If truth be told, if we have celebrity lawyers in Malawi Ralph Kasambara is one of them. My namesake has the aura that can mesmerise any magistrate or judge any time even when he is spewing out pure gibberish.
Despite his relative youth, Ralph is up there in the stars with Malawi’s veteran lawyers, the Mordechai Msiskas, the Khrishna Savjans and the Michael Bazuka Mhangos of this world.
So I was not particularly surprised with the theatrics that surrounded his arrest and subsequent appearance in court. Hey, did he not have the audacity to call Abiti herself to the witness box? Did he not say he is ‘Raphael’ and not ‘Ralph’? My!
I hear he even refused to name his village and traditional authority? Wow!

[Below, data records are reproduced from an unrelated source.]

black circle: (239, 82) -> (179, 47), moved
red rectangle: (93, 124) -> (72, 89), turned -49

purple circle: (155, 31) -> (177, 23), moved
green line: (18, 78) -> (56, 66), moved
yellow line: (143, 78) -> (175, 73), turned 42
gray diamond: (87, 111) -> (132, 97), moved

But on the latter, I am with my namesake. I always have issues with the police and the courts seeking to know my tribe, my village, my TA. What is the point? Can my postal or street address not suffice?
Or do they want to gather statistics as to who are the most troublesome tribes in the country? Is that not tantamount to profiling people according to tribes, a colonial mentality?
Be that as it may, Ralph, the lawyer, has ‘been there, done that’. He has been Minister of Justice and Constitutional Affairs. Indeed, he has been Attorney General, not once, but twice.
And he is an SC – Senior Council – to boot, the highest accolade any Malawian lawyer can aspire for.
Surely he was at a vantage position to tell the system that these archaic formalities were not only useless but nonsensical as well, and, therefore, of no consequence. He could have initiated change of what he now believes to be useless formalities.
I know Chief Resident Magistrate Ruth Chinangwa must have been bedazzled to have the whole Ralph Kasambara before her. Did he not teach her law at some point? Otherwise Her Worship should have slapped Ralph – or is it Raphael? – with an additional charge of perjury for lying.
Surely Chinangwa must have known that Ralph is busy campaigning to become a Member of Parliament for Nkhata Bay West. Surely he cannot bid for Parliament without paying a courtesy call to the traditional authorities in the area, Timbiri and Kabunduli.
Ralph was just playing games. He knows his village and his TA.
But he has a point; let us do away with this tribe, village or TA thing. Are we not all Malawians? Let us be satisfied with the postal or residential address of where I am domiciled the moment I am at variance with the law.
By the way, with the risk of being in contempt of court, Ralph’s trial will never be fair. He will certainly be before a judge he taught at some point or had crossed paths with. The judge will either be intimidated or vengeful; whichever the case Ralph’s trial will never be fair.